Problems with this method can occur when the slope of the green beneath the golfer is different than the slope between the ball and the hole or if their stance is not perpendicular to the slope. Both can actually suggest that the ball will break incorrectly, so if you use the plumb-bob method, make sure there is a constant slope between you, the ball, and the hole. Also, make sure you stand perpendicular to the slope of the green, otherwise, the method can let you down.

Friction and Spin

Spin on a ball is created by five main factors: friction, dynamic loft of the club at impact, contact point (on the club face), speed of the swing and a premium golf ball. One of the keys to generating a spinning wedge shot is high friction between club and ball. High friction between club and ball will produce more spin. Friction is the force between two surfaces when rubbing together. Two smooth surfaces create little friction, while two rough surfaces create a lot of friction. That is one of the reasons why golf clubs have grooves and golf balls have dimples - the grooves provide the necessary friction that is created as the golf ball slides up the club face. Any matter (dirt, water, grass) that comes between the golf ball and club face, reduces friction and therefore spin. Backspin comes first and foremost from clean, crisp, well-struck shots, hit under optimum conditions. A dirty old golf ball hit from old worn out grooves that have not been cleaned for a week, has no chance of spinning. With education and practice, you can improve dynamic loft, contact point, and speed - but by simply upgrading your wedges, keeping your club face clean, and using a premium golf ball, you can produce more spin. The Running Y has a great selection of wedges and premium balls in our pro-shop and I encourage everyone to try them out.


Golf is an athletic game. It takes some physical skill to move throughout our golf swing. However, it takes no athletic ability to get in proper alignment with our chosen path/direction. If you find yourself struggling to get aligned to your target, try this simple process.

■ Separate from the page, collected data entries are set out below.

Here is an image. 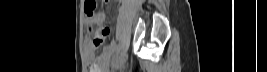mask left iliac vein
<instances>
[{
	"instance_id": "left-iliac-vein-1",
	"label": "left iliac vein",
	"mask_w": 267,
	"mask_h": 72,
	"mask_svg": "<svg viewBox=\"0 0 267 72\" xmlns=\"http://www.w3.org/2000/svg\"><path fill=\"white\" fill-rule=\"evenodd\" d=\"M125 62H126V56H123L120 62V67H122L125 64Z\"/></svg>"
}]
</instances>
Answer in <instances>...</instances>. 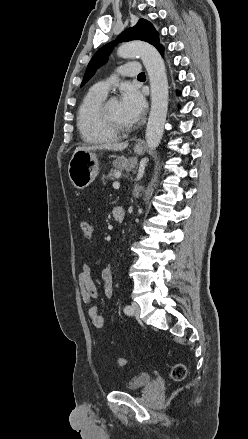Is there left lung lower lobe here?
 Instances as JSON below:
<instances>
[{
    "label": "left lung lower lobe",
    "mask_w": 248,
    "mask_h": 439,
    "mask_svg": "<svg viewBox=\"0 0 248 439\" xmlns=\"http://www.w3.org/2000/svg\"><path fill=\"white\" fill-rule=\"evenodd\" d=\"M159 52L162 54V52H163V48H161V49L159 50Z\"/></svg>",
    "instance_id": "1"
}]
</instances>
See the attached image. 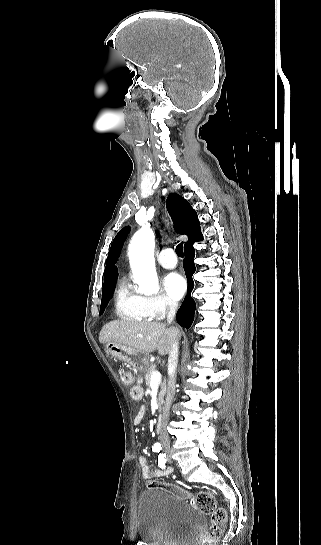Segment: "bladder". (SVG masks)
I'll return each instance as SVG.
<instances>
[{
    "label": "bladder",
    "mask_w": 321,
    "mask_h": 545,
    "mask_svg": "<svg viewBox=\"0 0 321 545\" xmlns=\"http://www.w3.org/2000/svg\"><path fill=\"white\" fill-rule=\"evenodd\" d=\"M205 514L161 488L139 495L137 530L147 545H191L204 530Z\"/></svg>",
    "instance_id": "31cf9c89"
}]
</instances>
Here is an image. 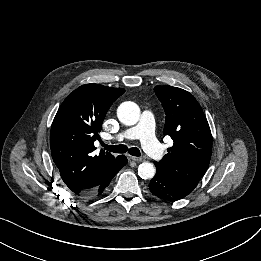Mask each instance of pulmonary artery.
Returning <instances> with one entry per match:
<instances>
[{
    "label": "pulmonary artery",
    "instance_id": "e3ab8cb5",
    "mask_svg": "<svg viewBox=\"0 0 261 261\" xmlns=\"http://www.w3.org/2000/svg\"><path fill=\"white\" fill-rule=\"evenodd\" d=\"M115 141L140 139L143 148L151 157L160 159L162 151L155 137L154 114L150 109H144L140 122L110 138Z\"/></svg>",
    "mask_w": 261,
    "mask_h": 261
}]
</instances>
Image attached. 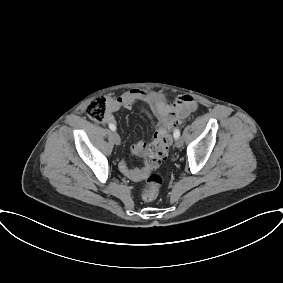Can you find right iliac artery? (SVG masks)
I'll use <instances>...</instances> for the list:
<instances>
[{"label": "right iliac artery", "mask_w": 283, "mask_h": 283, "mask_svg": "<svg viewBox=\"0 0 283 283\" xmlns=\"http://www.w3.org/2000/svg\"><path fill=\"white\" fill-rule=\"evenodd\" d=\"M109 128H110L112 131H115V130H116V127H115V125H113V124H109Z\"/></svg>", "instance_id": "82829eb1"}]
</instances>
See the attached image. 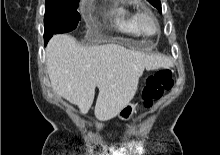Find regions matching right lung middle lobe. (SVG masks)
Listing matches in <instances>:
<instances>
[{
    "label": "right lung middle lobe",
    "instance_id": "dd1d6c3e",
    "mask_svg": "<svg viewBox=\"0 0 220 155\" xmlns=\"http://www.w3.org/2000/svg\"><path fill=\"white\" fill-rule=\"evenodd\" d=\"M79 0H46L44 41L53 34L74 30L81 17L77 11Z\"/></svg>",
    "mask_w": 220,
    "mask_h": 155
}]
</instances>
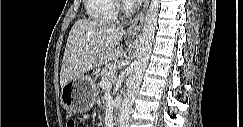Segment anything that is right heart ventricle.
Segmentation results:
<instances>
[{"instance_id":"1","label":"right heart ventricle","mask_w":243,"mask_h":127,"mask_svg":"<svg viewBox=\"0 0 243 127\" xmlns=\"http://www.w3.org/2000/svg\"><path fill=\"white\" fill-rule=\"evenodd\" d=\"M117 1L115 0H86L87 16L97 23H110L117 19Z\"/></svg>"}]
</instances>
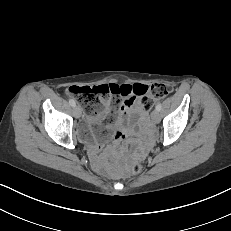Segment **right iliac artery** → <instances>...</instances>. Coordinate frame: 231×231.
Returning <instances> with one entry per match:
<instances>
[{
  "label": "right iliac artery",
  "mask_w": 231,
  "mask_h": 231,
  "mask_svg": "<svg viewBox=\"0 0 231 231\" xmlns=\"http://www.w3.org/2000/svg\"><path fill=\"white\" fill-rule=\"evenodd\" d=\"M69 104H70L71 106H73V107L76 105V103H75V101H74L73 99H70V100H69Z\"/></svg>",
  "instance_id": "obj_1"
}]
</instances>
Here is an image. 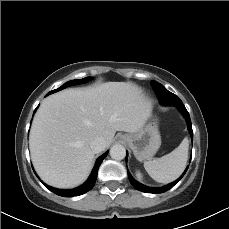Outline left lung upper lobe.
Masks as SVG:
<instances>
[{
  "instance_id": "1",
  "label": "left lung upper lobe",
  "mask_w": 229,
  "mask_h": 229,
  "mask_svg": "<svg viewBox=\"0 0 229 229\" xmlns=\"http://www.w3.org/2000/svg\"><path fill=\"white\" fill-rule=\"evenodd\" d=\"M151 86L154 89L157 98L160 100V102L164 105H179L182 103L179 97H177L175 94L168 91L163 85L156 81H151Z\"/></svg>"
}]
</instances>
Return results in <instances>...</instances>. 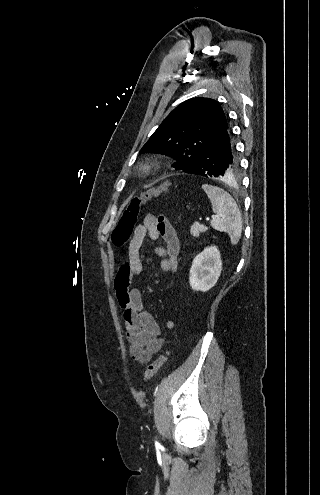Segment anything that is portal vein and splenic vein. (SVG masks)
Instances as JSON below:
<instances>
[{
	"mask_svg": "<svg viewBox=\"0 0 320 495\" xmlns=\"http://www.w3.org/2000/svg\"><path fill=\"white\" fill-rule=\"evenodd\" d=\"M211 218H212V219H214V218H215V216H214V215H212V217H211ZM206 220H207V221H209V220H210V218H206Z\"/></svg>",
	"mask_w": 320,
	"mask_h": 495,
	"instance_id": "obj_1",
	"label": "portal vein and splenic vein"
}]
</instances>
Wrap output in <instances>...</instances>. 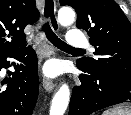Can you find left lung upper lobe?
<instances>
[{"mask_svg":"<svg viewBox=\"0 0 131 115\" xmlns=\"http://www.w3.org/2000/svg\"><path fill=\"white\" fill-rule=\"evenodd\" d=\"M77 12V27L88 32L93 58L77 63L93 73L131 79V24L114 0H60Z\"/></svg>","mask_w":131,"mask_h":115,"instance_id":"1","label":"left lung upper lobe"}]
</instances>
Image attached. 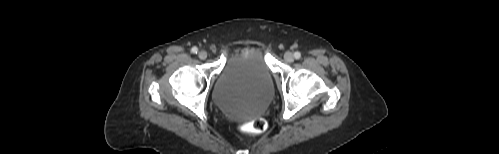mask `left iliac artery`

For this example, we are trying to get aligned parallel to our target line or swing direction. First, start behind the ball. Face your ball, which is now between you and your chosen target or intended path. Visually trace an imagined line on the ground that runs from your target, back to your ball. Now identify a spot on this "line" that is no more than 3 feet in front of your ball. Approach the ball while focusing on this spot in front of the ball and not your target in the distance. Place your club behind the ball, perpendicular or "square" to your "line," pointing at your spot. Next, step into your stance and align your feet perpendicular to your club face, which is now pointing at your spot, which is on your intended target line. Once you are set, look down your "line" all the way back to your target. Now make your swing with the confidence that you are aligned properly. Practice this process to make it part of your routine for every shot.   

Small Target, Small Miss

Golf is a target-based sport. We are given a starting point (the tee box) and are challenged to navigate our ball to a given finish (the hole). From start to finish, there are several shots, and every swing of every club should have a target. Many of us fall victim to the wide open setting of the fairway or become careless over what seems to be an easy putt, and our target becomes too general. The next time you play, try choosing a smaller target for a smaller miss. For example, from the tee box, find an exact spot or area in the fairway for your target. Try to visualize the ball-flight and how you want the shot to look all the way to your target. Go through your routine and approach the ball with confidence now that you have "seen" how your ball will be getting to your target. Try the same approach for every shot you make, even the short putts. Pick out an exact target, a blade of grass or a mark on the hole; be mindful of rolling your ball over / to your spot.

Try this method in your play and practice. You might find that your misses start to become smaller and your scores will soon follow.